As a person ages, it’s possible they may become incapacitated, or simply unable to safely live on their own and require care in a nursing home or long-term care center. Because these facilities can be extremely expensive, people often need to rely on Medicaid to pay for the costs. However, qualifying for Medicaid assistance is a complicated process with strict financial guidelines. Pooled Income Trusts | New York Elder Law Medicaid Attorney

If your loved one needs the financial benefits from Medicaid but isn’t eligible because they have too much money or too much in assets, you need a skilled elder law and Medicaid attorney to help show you how to establish a pooled income trust, so your loved one is eligible for assistance. 

What to Know About Medicaid

Generally, people can begin receiving Medicare when they turn 65. This federal health insurance provides coverage for many types of medical expenses. However, the program doesn’t cover long-term health care needs. So if your loved one becomes incapacitated, ill, or disabled, they may need long-term care in a nursing home or assisted living facility, but most people can’t afford it, and look to the other federal financial assistance program, Medicaid, to help pay the costs. 

However, Medicaid only pays these costs if the applicant meets unyielding financial requirements.

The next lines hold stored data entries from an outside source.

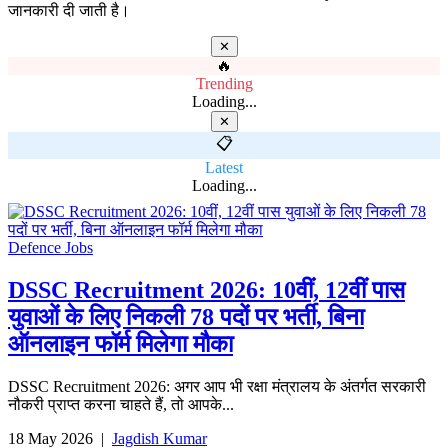
जानकारी दी जाती है।
✕
🔥
Trending
Loading...
✕
📋
Latest
Loading...
Defence Jobs
DSSC Recruitment 2026: 10वीं, 12वीं पास
युवाओं के लिए निकली 78 पदों पर भर्ती, बिना
ऑनलाइन फॉर्म मिलेगा मौका
DSSC Recruitment 2026: अगर आप भी रक्षा मंत्रालय के अंतर्गत सरकारी
नौकरी प्राप्त करना चाहते हैं, तो आपके...
18 May 2026
|
Jagdish Kumar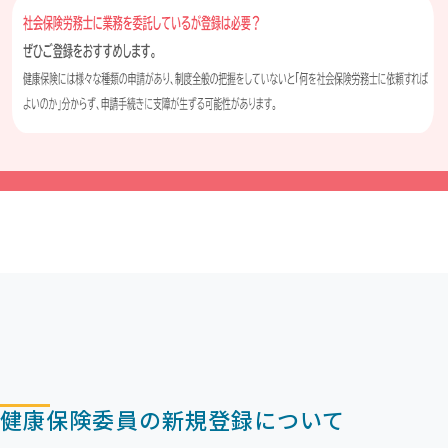
健康保険委員の新規登録について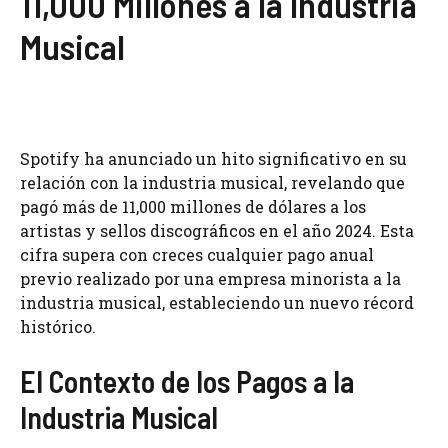
11,000 Millones a la Industria
Musical
Spotify ha anunciado un hito significativo en su
relación con la industria musical, revelando que
pagó más de 11,000 millones de dólares a los
artistas y sellos discográficos en el año 2024. Esta
cifra supera con creces cualquier pago anual
previo realizado por una empresa minorista a la
industria musical, estableciendo un nuevo récord
histórico.
El Contexto de los Pagos a la
Industria Musical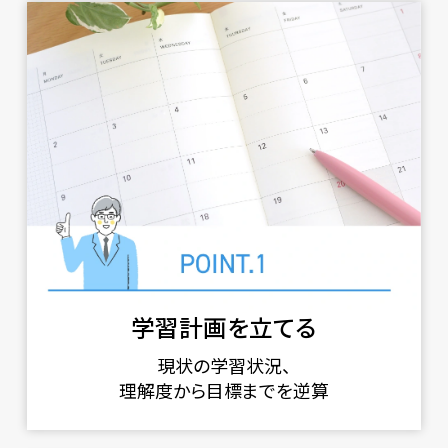
学習計画を立てる
現状の学習状況、
理解度から目標までを逆算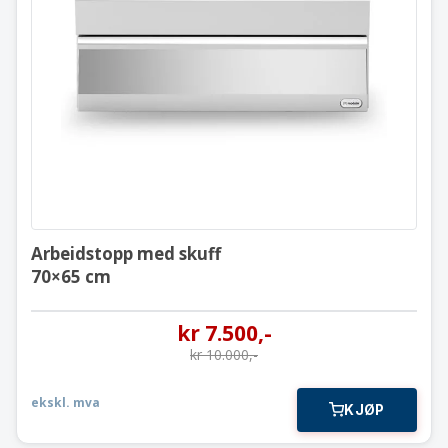
Arbeidstopp med skuff
70×65 cm
Arbeidstopp med skuff
70×65 cm
kr
7.500
,-
kr
10.000
,-
ekskl. mva
KJØP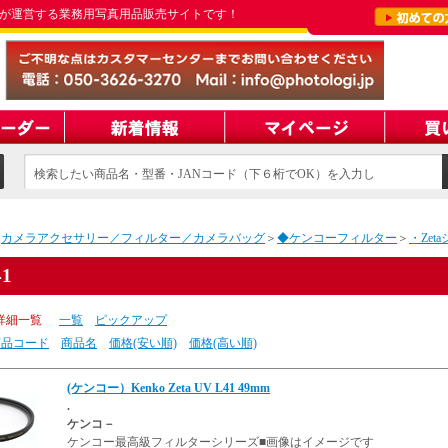
が運営する業務用写真用品販売サイトです！
検索したい商品名・型番・JANコード（下６桁でOK）を入力し
てください
＞
カメラアクセサリー／フィルター／カメラバッグ
＞
◆ケンコーフィルター
＞
・Zet
41
詳細一覧
一覧
ピックアップ
商品コード
商品名
価格(安い順)
価格(高い順)
(ケンコー）Kenko Zeta UV L41 49mm
.
ケンコ－
ケンコー最高級フィルターシリーズ■画像はイメージです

The program sets a monetary limit for eligibility, and those who need help from this program can’t earn an income or have assets worth more than that amount. Many New Yorkers make too much to qualify for financial assistance from Medicaid, yet they don’t earn enough to pay for a long-term care facility on their own, either.

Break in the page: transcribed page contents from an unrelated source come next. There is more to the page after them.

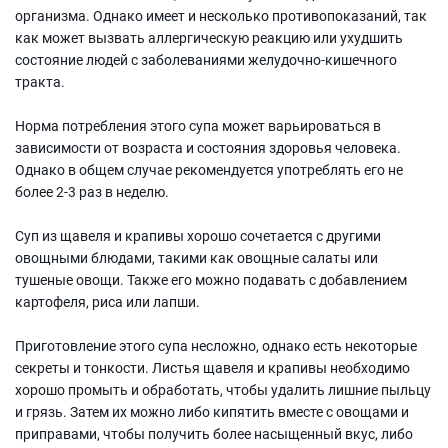
организма. Однако имеет и несколько противопоказаний, так
как может вызвать аллергическую реакцию или ухудшить
состояние людей с заболеваниями желудочно-кишечного
тракта.
Норма потребления этого супа может варьироваться в
зависимости от возраста и состояния здоровья человека.
Однако в общем случае рекомендуется употреблять его не
более 2-3 раз в неделю.
Суп из щавеля и крапивы хорошо сочетается с другими
овощными блюдами, такими как овощные салаты или
тушеные овощи. Также его можно подавать с добавлением
картофеля, риса или лапши.
Приготовление этого супа несложно, однако есть некоторые
секреты и тонкости. Листья щавеля и крапивы необходимо
хорошо промыть и обработать, чтобы удалить лишние пыльцу
и грязь. Затем их можно либо кипятить вместе с овощами и
приправами, чтобы получить более насыщенный вкус, либо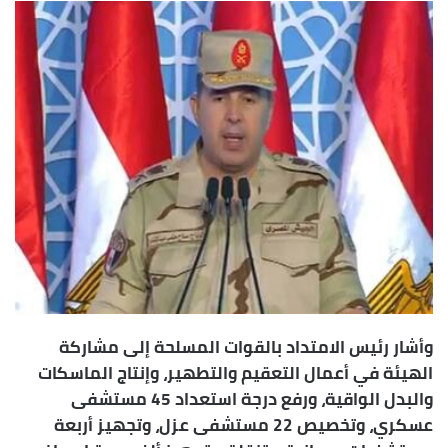
إلكترونيا
وأشار رئيس الامتداد بالقوات المسلحة إلى مشاركة
الهيئة في أعمال التعقيم والتطهير، وإنتاج الماسكات
والبدل الواقية، ورفع درجة استعداد 45 مستشفى
عسكري، وتخصيص 22 مستشفى عزل، وتجهيز أربعة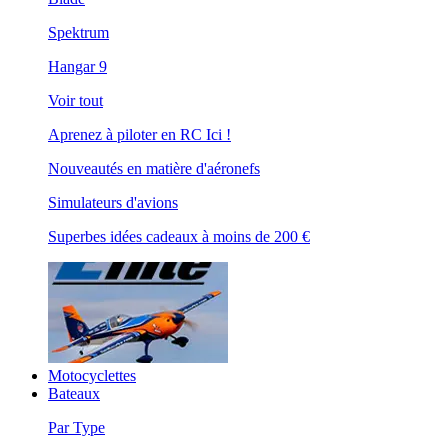
Spektrum
Hangar 9
Voir tout
Aprenez à piloter en RC Ici !
Nouveautés en matière d'aéronefs
Simulateurs d'avions
Superbes idées cadeaux à moins de 200 €
Motocyclettes
Bateaux
Par Type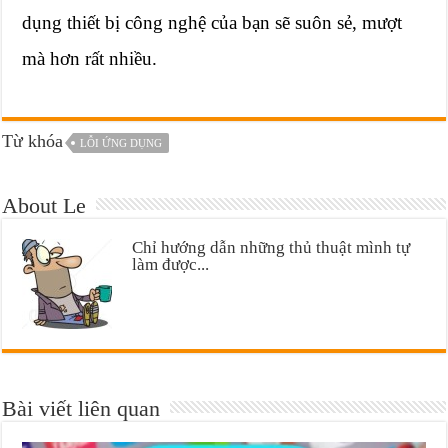
dụng thiết bị công nghệ của bạn sẽ suôn sẻ, mượt
mà hơn rất nhiều.
Từ khóa
LỖI ỨNG DỤNG
About Le
Chỉ hướng dẫn những thủ thuật mình tự
làm được...
Bài viết liên quan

In New York, a person must have an earning limit of just under $900 a month to be eligible for Medicaid. Any income above this threshold, often referred to as surplus or excess, must be reduced for an individual to receive Medicaid. This “spend down” is often difficult—if not impossible—for many people to achieve.  

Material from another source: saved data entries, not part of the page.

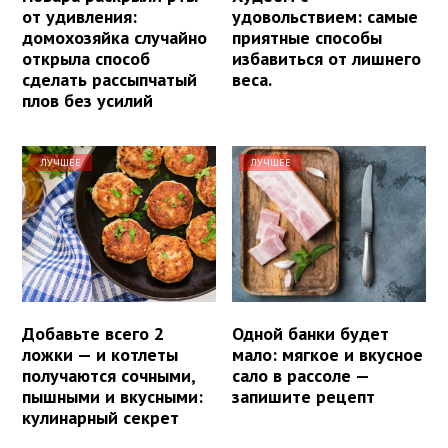
от удивления:
удовольствием: самые
домохозяйка случайно
приятные способы
открыла способ
избавиться от лишнего
сделать рассыпчатый
веса.
плов без усилий
ЛУЧШЕЕ
ЛУЧШЕЕ
Добавьте всего 2
Одной банки будет
ложки — и котлеты
мало: мягкое и вкусное
получаются сочными,
сало в рассоле —
пышными и вкусными:
запишите рецепт
кулинарный секрет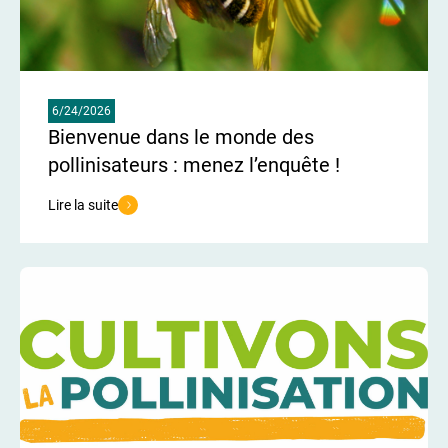
6/24/2026
Bienvenue dans le monde des
pollinisateurs : menez l’enquête !
Lire la suite
de l'article Bienvenue dans le monde des pollinisateurs : menez l’e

How a Pooled Income Trust Helps With Medicaid Eligibility

Because many people can’t afford to spend down their total assets to meet Medicaid eligibility, they may choose to place their overage assets into a pooled income trust. This income trust is generally used to protect people with special needs to ensure their access to government benefits such as Medicaid.  

New York Medicaid rules state that income over the earning limit can’t be used to pay for cost of living expenses, such as utility bills or rent. Instead, the overage amount must be used to pay for in-home care or long-term care. If the Medicaid applicant places their assets in a standard trust, those assets are still counted when determining financial eligibility.  

However, assets placed into a pooled income trust aren’t considered by Medicaid as part of the applicant’s earning limit. So they’re not counted when Medicaid assesses your expenses and monthly income. This means a pooled income trust can be a beneficial tool for meeting eligibility requirements.

How a New York Pooled Income Trust Works

If you’re over 65 and have disabilities or are incapacitated, you can join an existing pooled income trust, and you become a beneficiary. As such, you’re assigned an individual account.

Once you become a beneficiary, you make monthly deposits into the trust from your regular income. You might fund the trust through money you receive from Social Security, retirement accounts, IRAs, and other sources. This money can be used to pay your cost of living expenses—however, you can’t withdraw the money and pay the bills yourself. The person managing the trust uses the funds in your personal account to pay them for you. So, you’re still able to pay your monthly expenses while meeting Medicaid’s financial limits.

Medicaid’s Look Back Period

It’s important to know that institutional Medicaid looks at all the financial transactions of any person applying for benefits during what’s called a “look back period.” Typically, Medicaid looks back five years. It investigates whether you:

  • Gave away money to other people as a way to spend down your total assets.
  • Transferred assets for less than their market value.
  • Gifted assets to get under the Medicaid limit for qualification. 

For example, if you had $10,000 in your bank account and you gave it all to a child within the last five years, Medicaid will flag that as a strategy for reducing your total assets to qualify for benefits. It knows that after the look-back period, your child could return that money to you. If the agency discovers you’ve done this, it imposes a penalty period—an amount of time the applicant won’t be eligible for financial assistance. This is Medicaid’s way of ensuring that people don’t give away their assets to appear that they have less money than they really might have. 

For Community Medicaid in New York—which includes, adult day care, assisted living services, home health care, and personal care assistance—a new 2.5-year look-back period begins in 2024.